Miguel Ángel Ruano, president of the Cuban Medical Guild Free, has accessed a letter from the Cuban Ministry of Health sent to directors and heads of postgraduate departments on the island, warning that the current epidemiological situation could become "more complex." The Ministry refers to the increase in cases of "unspecified" fever reported in Santiago de Cuba, which has been acknowledged by the official press.

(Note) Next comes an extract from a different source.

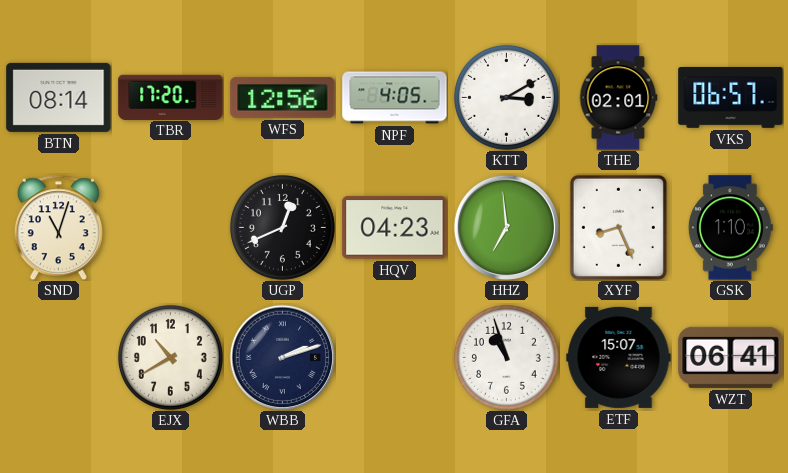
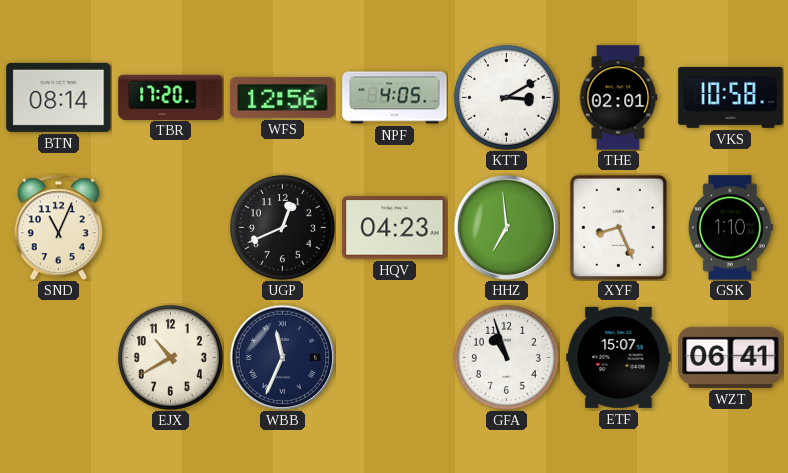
VKS: 06:57 -> 10:58
SND: 11:03 -> 11:04
WBB: 2:12 -> 11:34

Ruano believes that "the healthcare system is not prepared to face" this Oropouche epidemic in Cuba, and the lack of resources could lead to many of these infections developing into more severe conditions like meningitis or encephalitis. In fact, in the letter addressed to postgraduate heads, Professor José Luis Aparicio Suárez, Director General of Medical Teaching, acknowledges that "there are currently no specific vaccines or antiviral medications available to treat OROV infection." Therefore, the recommended treatment approach is palliative, "focused on pain relief, rehydrating the patient, and controlling any vomiting that may occur."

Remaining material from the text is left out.